There was a time when the feminist movement replied to this with militant indignation. What “individual”? What “person”? The most famous title of the period – Our Bodies, Ourselves – captures the tone to perfection. If we need to remove an appendix or a tumor from our own personal spaces, then it’s nobody else’s g**d*** business. I used to cringe when I heard this, not so much because in the moral sense fetuses aren’t to be compared to appendixes, let alone tumors, but because it is obvious nonsense from the biological and embryological points of view. Babies come from where they come from.
The diagram of a vacuum-suction abortion in Our Bodies, Ourselves gave the female anatomy in some detail but showed only a void inside the uterus. This perhaps unintended concession to queasiness has since become more noticeable as a consequence of advances in embryology, and by the simple experience of the enhanced sonogram. Women who have gazed at the early heartbeat inside themselves now have some difficulty, shall we say, in ranking the experience with the planned excision of a polyp….
That the most partially formed human embryo is both human and alive has now been confirmed, in an especially vivid sense, by the new debate over stem-cell research and the bioethics of cloning. If an ailing or elderly person can be granted a new lease on life by a transfusion of this cellular material, then it is obviously not random organic matter. The original embryonic “blastocyst” may be a clump of 64 to 200 cells that is only five days old. But all of us began our important careers in that form, and every needful encoding for life is already present in the apparently inchoate. We are the first generation to have to confront this as a certain knowledge.
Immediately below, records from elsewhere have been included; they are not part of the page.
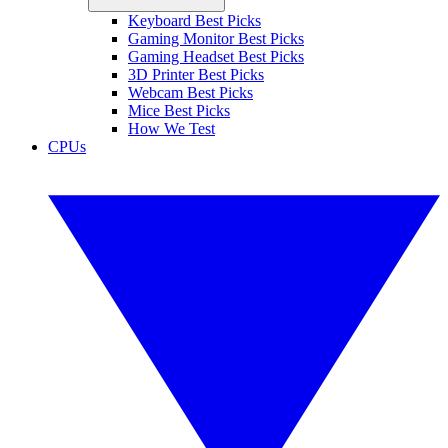
Keyboard Best Picks
Gaming Monitor Best Picks
Gaming Headset Best Picks
3D Printer Best Picks
Webcam Best Picks
Mice Best Picks
How We Test
CPUs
As an atheist who put his entire stock in science, and who tried to be honest about it, Hitchens acknowledged the “biological and embryological points of view” that the product of sperm-meets-egg is human. But his countering belief that there is no truth caused Hitchens to lapse into moral relativism. From Newsweek, 2008:
At the same time, [Hitchens] adds, “I don’t think a woman should be forced to choose, or even can be.” Hitchens does not recommend the overturning of Roe v. Wade. What he wants is for both moral callousness and religion to be excised from the abortion debate and for science to come up with solutions to unwanted pregnancies, like the abortifacient mifepristone (RU-486), “that will make abortion more like a contraceptive procedure than a surgical one. That’s the Hitchens plank, and I think it’s a defensible one.”
No, it’s not. It’s illogical, which Hitchens would not want to hear.
I wonder if Hitchens got to meet his siblings or his children.